> **The task**
Return exactly the lines that run from the one with "性行為を断ったあたりから態度が一気に" to the last line of the entries below, both included, and nothing else.

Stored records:
= Beginning of Section =
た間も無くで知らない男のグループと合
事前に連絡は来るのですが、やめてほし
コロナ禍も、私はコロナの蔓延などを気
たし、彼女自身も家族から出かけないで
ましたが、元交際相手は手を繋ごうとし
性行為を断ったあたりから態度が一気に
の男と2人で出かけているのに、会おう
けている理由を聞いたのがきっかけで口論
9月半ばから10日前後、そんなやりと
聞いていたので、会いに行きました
= End of Section =
> **Written answer**
性行為を断ったあたりから態度が一気に
の男と2人で出かけているのに、会おう
けている理由を聞いたのがきっかけで口論
9月半ばから10日前後、そんなやりと
聞いていたので、会いに行きました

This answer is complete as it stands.